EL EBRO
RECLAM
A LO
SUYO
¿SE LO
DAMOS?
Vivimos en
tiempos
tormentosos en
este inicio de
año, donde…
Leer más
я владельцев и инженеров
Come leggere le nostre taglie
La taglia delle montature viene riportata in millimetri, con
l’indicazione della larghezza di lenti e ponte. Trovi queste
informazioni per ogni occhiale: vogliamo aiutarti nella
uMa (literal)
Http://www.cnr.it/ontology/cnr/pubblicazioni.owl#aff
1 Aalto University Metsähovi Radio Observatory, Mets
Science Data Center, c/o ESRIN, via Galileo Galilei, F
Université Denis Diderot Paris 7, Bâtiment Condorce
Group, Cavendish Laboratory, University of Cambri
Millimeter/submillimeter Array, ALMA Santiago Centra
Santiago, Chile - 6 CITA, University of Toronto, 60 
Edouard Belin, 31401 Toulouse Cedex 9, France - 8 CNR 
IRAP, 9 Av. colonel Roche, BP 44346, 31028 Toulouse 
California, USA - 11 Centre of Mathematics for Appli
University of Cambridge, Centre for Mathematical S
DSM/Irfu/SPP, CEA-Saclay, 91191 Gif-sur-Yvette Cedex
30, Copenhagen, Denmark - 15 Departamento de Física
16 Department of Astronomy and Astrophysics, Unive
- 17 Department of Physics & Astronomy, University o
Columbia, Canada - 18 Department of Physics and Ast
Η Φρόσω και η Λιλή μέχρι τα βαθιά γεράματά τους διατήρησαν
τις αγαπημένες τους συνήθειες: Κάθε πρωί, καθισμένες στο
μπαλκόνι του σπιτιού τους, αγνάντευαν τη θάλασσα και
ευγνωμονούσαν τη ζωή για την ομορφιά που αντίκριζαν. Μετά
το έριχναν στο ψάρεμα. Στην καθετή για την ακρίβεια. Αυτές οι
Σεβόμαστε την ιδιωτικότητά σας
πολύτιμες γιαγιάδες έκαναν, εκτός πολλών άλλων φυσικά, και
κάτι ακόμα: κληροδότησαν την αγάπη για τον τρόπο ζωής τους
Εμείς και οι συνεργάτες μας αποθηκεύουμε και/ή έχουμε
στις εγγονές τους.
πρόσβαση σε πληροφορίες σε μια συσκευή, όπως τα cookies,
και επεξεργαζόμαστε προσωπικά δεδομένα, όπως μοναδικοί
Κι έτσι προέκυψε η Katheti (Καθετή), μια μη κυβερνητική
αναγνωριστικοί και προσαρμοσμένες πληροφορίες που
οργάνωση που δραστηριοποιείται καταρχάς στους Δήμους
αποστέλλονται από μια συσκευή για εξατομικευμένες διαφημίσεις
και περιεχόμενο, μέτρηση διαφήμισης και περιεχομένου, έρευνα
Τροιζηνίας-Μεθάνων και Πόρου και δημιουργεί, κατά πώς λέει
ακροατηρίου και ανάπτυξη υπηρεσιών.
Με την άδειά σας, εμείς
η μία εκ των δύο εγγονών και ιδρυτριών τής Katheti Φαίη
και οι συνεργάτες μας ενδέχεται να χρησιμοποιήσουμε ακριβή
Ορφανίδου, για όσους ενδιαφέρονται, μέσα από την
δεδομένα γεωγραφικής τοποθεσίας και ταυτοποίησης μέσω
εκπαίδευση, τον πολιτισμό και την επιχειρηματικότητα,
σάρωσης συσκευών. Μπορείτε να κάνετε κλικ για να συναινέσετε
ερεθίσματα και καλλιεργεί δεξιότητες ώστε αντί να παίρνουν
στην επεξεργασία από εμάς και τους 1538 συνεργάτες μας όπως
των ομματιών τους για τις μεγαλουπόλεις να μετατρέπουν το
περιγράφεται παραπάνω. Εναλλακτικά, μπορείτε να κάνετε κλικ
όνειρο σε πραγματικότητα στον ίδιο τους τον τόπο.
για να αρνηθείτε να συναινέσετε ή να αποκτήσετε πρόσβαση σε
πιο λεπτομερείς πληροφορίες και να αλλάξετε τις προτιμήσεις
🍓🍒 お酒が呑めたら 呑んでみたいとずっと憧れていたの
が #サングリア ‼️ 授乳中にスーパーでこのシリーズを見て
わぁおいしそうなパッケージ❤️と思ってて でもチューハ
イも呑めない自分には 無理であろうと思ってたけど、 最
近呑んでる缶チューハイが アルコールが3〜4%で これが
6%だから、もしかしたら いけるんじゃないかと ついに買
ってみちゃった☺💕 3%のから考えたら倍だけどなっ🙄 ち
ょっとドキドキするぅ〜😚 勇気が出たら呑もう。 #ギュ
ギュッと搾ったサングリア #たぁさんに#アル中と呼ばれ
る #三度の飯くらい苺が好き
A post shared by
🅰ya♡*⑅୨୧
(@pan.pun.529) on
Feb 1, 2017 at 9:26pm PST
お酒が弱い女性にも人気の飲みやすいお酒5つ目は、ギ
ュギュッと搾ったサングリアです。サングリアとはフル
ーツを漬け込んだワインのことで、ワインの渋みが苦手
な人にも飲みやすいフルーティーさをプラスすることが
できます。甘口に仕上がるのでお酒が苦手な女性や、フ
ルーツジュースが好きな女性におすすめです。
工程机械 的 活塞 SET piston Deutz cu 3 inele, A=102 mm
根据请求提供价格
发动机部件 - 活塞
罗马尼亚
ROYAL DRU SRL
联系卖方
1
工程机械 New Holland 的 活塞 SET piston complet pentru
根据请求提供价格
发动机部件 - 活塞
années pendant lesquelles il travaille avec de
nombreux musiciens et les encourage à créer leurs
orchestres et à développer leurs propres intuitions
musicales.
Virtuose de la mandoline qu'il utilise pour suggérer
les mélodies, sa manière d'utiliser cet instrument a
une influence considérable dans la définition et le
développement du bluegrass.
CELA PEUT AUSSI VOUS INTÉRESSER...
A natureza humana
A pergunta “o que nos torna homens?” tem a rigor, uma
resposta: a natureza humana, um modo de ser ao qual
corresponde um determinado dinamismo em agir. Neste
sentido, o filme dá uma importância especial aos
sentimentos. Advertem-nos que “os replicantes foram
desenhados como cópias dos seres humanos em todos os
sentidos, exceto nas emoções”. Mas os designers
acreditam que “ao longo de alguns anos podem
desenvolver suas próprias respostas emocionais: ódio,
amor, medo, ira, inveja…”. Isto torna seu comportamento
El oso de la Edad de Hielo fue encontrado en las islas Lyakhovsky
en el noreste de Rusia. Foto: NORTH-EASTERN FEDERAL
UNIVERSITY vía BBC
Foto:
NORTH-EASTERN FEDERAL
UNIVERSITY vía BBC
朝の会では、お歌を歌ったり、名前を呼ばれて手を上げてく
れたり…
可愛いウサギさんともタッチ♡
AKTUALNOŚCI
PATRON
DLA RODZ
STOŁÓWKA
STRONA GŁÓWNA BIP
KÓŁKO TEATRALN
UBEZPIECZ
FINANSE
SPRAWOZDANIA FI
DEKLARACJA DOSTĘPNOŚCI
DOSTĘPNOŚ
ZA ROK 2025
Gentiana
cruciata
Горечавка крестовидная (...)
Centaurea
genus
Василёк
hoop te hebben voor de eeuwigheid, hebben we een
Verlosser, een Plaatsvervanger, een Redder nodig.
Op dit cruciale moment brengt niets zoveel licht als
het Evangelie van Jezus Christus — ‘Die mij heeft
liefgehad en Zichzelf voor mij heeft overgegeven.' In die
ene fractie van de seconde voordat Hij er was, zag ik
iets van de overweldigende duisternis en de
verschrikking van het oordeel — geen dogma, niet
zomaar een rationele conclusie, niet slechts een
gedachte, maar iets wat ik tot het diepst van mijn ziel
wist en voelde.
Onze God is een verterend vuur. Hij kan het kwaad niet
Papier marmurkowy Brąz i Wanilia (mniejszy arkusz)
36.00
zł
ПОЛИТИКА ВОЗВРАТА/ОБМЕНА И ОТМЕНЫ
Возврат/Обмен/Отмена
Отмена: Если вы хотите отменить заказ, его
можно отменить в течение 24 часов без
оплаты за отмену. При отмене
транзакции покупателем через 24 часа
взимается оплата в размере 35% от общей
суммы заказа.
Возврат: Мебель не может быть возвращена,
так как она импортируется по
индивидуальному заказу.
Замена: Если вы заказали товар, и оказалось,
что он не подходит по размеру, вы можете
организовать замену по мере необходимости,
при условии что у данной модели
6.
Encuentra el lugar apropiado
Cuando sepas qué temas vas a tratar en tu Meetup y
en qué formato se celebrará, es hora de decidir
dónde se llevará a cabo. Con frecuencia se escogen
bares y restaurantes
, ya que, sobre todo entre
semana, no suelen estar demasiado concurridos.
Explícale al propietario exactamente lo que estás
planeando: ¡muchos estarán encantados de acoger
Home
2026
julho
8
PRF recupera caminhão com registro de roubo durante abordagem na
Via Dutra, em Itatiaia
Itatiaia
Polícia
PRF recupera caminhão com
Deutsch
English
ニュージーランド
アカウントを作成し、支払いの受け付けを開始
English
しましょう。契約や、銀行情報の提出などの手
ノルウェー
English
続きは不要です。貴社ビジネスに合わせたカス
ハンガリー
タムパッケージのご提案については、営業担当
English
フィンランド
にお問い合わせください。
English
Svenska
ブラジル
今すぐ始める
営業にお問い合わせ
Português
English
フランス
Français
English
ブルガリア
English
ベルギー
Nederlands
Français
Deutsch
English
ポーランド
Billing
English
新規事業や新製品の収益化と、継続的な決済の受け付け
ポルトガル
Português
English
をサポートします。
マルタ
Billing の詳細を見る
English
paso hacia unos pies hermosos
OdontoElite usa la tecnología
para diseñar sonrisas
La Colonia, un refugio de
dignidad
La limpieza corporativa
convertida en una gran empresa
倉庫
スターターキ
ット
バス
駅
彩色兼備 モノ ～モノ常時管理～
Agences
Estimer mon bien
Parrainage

» Exercise requirements: Using the entries above, return exactly the lines from the line with "DSM/Irfu/SPP, CEA-Saclay, 91191" to the line with "των ομματιών τους", counting both of those lines.

» Response area:
DSM/Irfu/SPP, CEA-Saclay, 91191 Gif-sur-Yvette Cedex
30, Copenhagen, Denmark - 15 Departamento de Física
16 Department of Astronomy and Astrophysics, Unive
- 17 Department of Physics & Astronomy, University o
Columbia, Canada - 18 Department of Physics and Ast
Η Φρόσω και η Λιλή μέχρι τα βαθιά γεράματά τους διατήρησαν
τις αγαπημένες τους συνήθειες: Κάθε πρωί, καθισμένες στο
μπαλκόνι του σπιτιού τους, αγνάντευαν τη θάλασσα και
ευγνωμονούσαν τη ζωή για την ομορφιά που αντίκριζαν. Μετά
το έριχναν στο ψάρεμα. Στην καθετή για την ακρίβεια. Αυτές οι
Σεβόμαστε την ιδιωτικότητά σας
πολύτιμες γιαγιάδες έκαναν, εκτός πολλών άλλων φυσικά, και
κάτι ακόμα: κληροδότησαν την αγάπη για τον τρόπο ζωής τους
Εμείς και οι συνεργάτες μας αποθηκεύουμε και/ή έχουμε
στις εγγονές τους.
πρόσβαση σε πληροφορίες σε μια συσκευή, όπως τα cookies,
και επεξεργαζόμαστε προσωπικά δεδομένα, όπως μοναδικοί
Κι έτσι προέκυψε η Katheti (Καθετή), μια μη κυβερνητική
αναγνωριστικοί και προσαρμοσμένες πληροφορίες που
οργάνωση που δραστηριοποιείται καταρχάς στους Δήμους
αποστέλλονται από μια συσκευή για εξατομικευμένες διαφημίσεις
και περιεχόμενο, μέτρηση διαφήμισης και περιεχομένου, έρευνα
Τροιζηνίας-Μεθάνων και Πόρου και δημιουργεί, κατά πώς λέει
ακροατηρίου και ανάπτυξη υπηρεσιών.
Με την άδειά σας, εμείς
η μία εκ των δύο εγγονών και ιδρυτριών τής Katheti Φαίη
και οι συνεργάτες μας ενδέχεται να χρησιμοποιήσουμε ακριβή
Ορφανίδου, για όσους ενδιαφέρονται, μέσα από την
δεδομένα γεωγραφικής τοποθεσίας και ταυτοποίησης μέσω
εκπαίδευση, τον πολιτισμό και την επιχειρηματικότητα,
σάρωσης συσκευών. Μπορείτε να κάνετε κλικ για να συναινέσετε
ερεθίσματα και καλλιεργεί δεξιότητες ώστε αντί να παίρνουν
στην επεξεργασία από εμάς και τους 1538 συνεργάτες μας όπως
των ομματιών τους για τις μεγαλουπόλεις να μετατρέπουν το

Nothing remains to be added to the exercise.